Other Important Cognitive Processes

In addition to the more traditional cognitive abilities mentioned above there are other important cognitive processes including 'theory of mind', moral development, emotional development and development of self-control. These should not be seen as unrelated processes but rather as different interdependent parts of a complex cognitive network.

• Theory of mind. The most likely basic deficits in Autism (and Asperger's Syndrome) appear to be cognitive, in particular involving the ability to appreciate the point of view of others, and that this will differ from one's own (Baron-Cowen, 1989). This has been variously described as a deficit in the 'theory of mind' and these disorders are also known as disorders of social communication. Very few offenders suffer from Autism or Asperger's Syndrome, but for those who do, deficits in their 'theory of mind' capacity may help to explain the lack of empathy for their victims often shown by these offenders.

• Moral development. Much of the research in this area has built on the work of Piaget (1932) and Kolhberg (1974). Generally speaking, it is felt that moral development continues into adulthood. However, between 12 and 14 years most adolescents have achieved Kolhberg's 'Conventional' level of moral development. That is to say, they have developed an understanding of the rules of society in which they live and the consequences for themselves and for others, should they break the law.

• Emotional development. Emotional development is dependent on several factors including cognitive development and one's experience of parenting. Alongside and interwoven with young people's cognitive development is their emotional development. This includes emotional introspection and the ability to consider the consequences of their actions for themselves and others in emotional terms.

• Self-control. Self-control and the ability to resist impulses increases gradually from an early age. The capacity to inhibit irrelevant stimuli comprises the ability to attend selectively to certain stimuli. It involves central attentional processes, which are

Table 2.9.1 Classification of learning disability by IQ

Category

ICD-10

DSM-IV

Educational category

Mild

50-70

50-55 to approx. 70

Moderate learning difficulties

Moderate

35-49

35-40 to 50-55

Severe

20-34

20-25 to 35-40

Severe learning difficulties

Profound

Below 20

Below 20 or 25

developmentally determined, and much of this function is carried out in the frontal lobes of the brain. This part of the central nervous system plays an important role in managing the large amount of information entering consciousness from many sources, in changing behaviour, in using acquired information, in planning actions and in controlling impulsivity. Generally the frontal lobes are felt to mature at approximately 14 years. The ability of self-control will overlap with other abilities. For example, a young person who has developed self-control appropriate to his or her developmental status, will be able to reflect on the consequences of his or her actions in the longer term and will also have the capacity to delay gratification of impulses, if reflection confirms to him or her that these impulses are inappropriate.

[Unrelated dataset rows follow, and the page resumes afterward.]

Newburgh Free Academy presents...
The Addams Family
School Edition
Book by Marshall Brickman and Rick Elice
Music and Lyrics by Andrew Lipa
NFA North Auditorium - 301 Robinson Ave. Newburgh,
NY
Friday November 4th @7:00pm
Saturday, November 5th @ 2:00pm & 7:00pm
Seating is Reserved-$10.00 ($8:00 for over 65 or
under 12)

Children with learning disabilities deserve additional consideration. Abnormal intellectual development may be due to slowness in development (delay) or to distortions in development (deviation) or a combination of both. One major functional consequence of intellectual impairment is learning disability, a term used in the United Kingdom for the problems experienced by people who previously would have been labelled as having mental handicap or mental retardation. Learning disability may take the form of specific learning disabilities (such as dyslexia) as well as more general learning disabilities (mental retardation).

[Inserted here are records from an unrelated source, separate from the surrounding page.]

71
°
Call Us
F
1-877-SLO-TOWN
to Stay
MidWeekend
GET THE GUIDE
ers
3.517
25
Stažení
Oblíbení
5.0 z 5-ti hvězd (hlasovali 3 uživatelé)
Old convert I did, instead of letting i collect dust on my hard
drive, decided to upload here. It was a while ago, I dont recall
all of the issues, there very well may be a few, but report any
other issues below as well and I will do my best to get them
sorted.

For a diagnosis of mental retardation or generalised learning disability the developmental impairment should be global and long term. In addition, the child's Intelligence Quotient (IQ) should be less than 70 and the child should be functionally impaired in everyday life skills. ICD-10 (International Classification of Diseases; WHO, 1992) and DSM-IV (Diagnostic and Statistical Manual; APA, 1994) classifications differ to some degree and, as their educational terminology is also different and some older terms persist, it is not surprising that confusion commonly occurs.

The child with general learning disabilities (mental retardation) functions overall at a lower mental age. However, there are difficulties from the psychological perspective in the use of the term 'mental age', even although this can be a useful legal concept. Whatever the cause of the child's disability, its effect is usually to give uneven superimposed selective deficits. The result may be to leave the child with a range of capacities, some of which may be misleadingly competent and may engender false optimism in the interviewer or the child's carer. Any psychological assessment therefore has to cover a wide range of issues, and discrepancies are particularly likely between the following.

• Educational achievement, adaptive skills and social/emotional development. A child's ability often is gauged on the former and given as being equivalent to that of a certain age, for example a 15-year-old child might have the everyday living skills of a 7-year-old. However, while he or she might be unable to cope with money or public transport, he or she may well have had the emotional and social experiences of an older child and the drives of an adolescent. Any figure, whether IQ or age-equivalent, must be recognised as specific to the particular area of development from which it was derived.

• Language reception and expression. The child may sound articulate, perhaps even using legal phrases. But it does not necessarily follow that he or she understands. Even when there is adequate understanding, comprehension will depend on the child's ability to pay attention.